I am used to have some "answers" for things, as I see them, and in this case I am at a loss. One thing we can say, is that policies are created based on what people choose to believe, and policies have consequences. Whether the people understand, accept and face up to the consequences of such things as climate science denial, or gun policy, or trickle-down, borrow-and-spend economics, remains to be seen. But we cannot escape the consequences of our decisions.
It can be as horrid as Holocaust denial (the ultimate Big Lie unless someone tries to deny the Atlantic slave trade) to potentially harmful (like anti-vaxxer stuff) and simply cranky (claiming that the Moon landings were faked in a Hollywood soundstage). Then of course is the ultimate conspiracy story of 9/11 as an inside plot or the canard that Barack Obama was not born in the USA. Even with a little more than one month left in the term of Barack Obama as President, some people proclaim the canard as hard as ever.

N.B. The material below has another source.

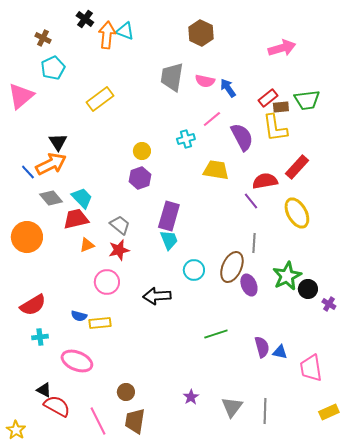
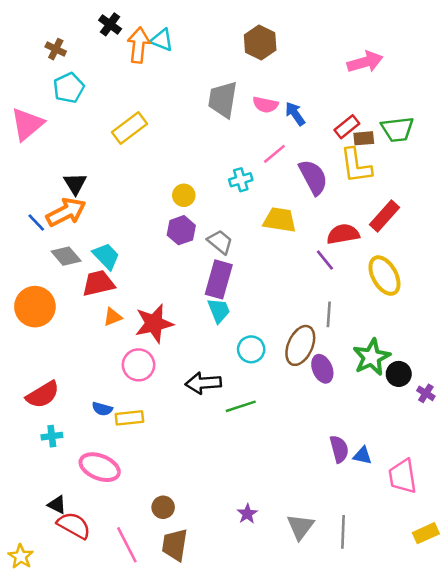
gray trapezoid: (120, 225) -> (220, 242), moved
red star: (119, 250) -> (154, 323), size x1.4
green line: (216, 334) -> (241, 406), moved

Some people hold ideological doctrine as the ultimate truth... thus the fraudulent contention that guns make people safer, the denial of climate change, and the endorsement of trickle-down and borrow-and-spend economics. When such people have total power, consequences can be horrible... and people must find the truth the hard way.
The ideal subject of totalitarian rule is not the convinced Nazi or the dedicated Communist but instead the people for whom the distinction between fact and fiction, true and false, no longer exists -- Hannah Arendt.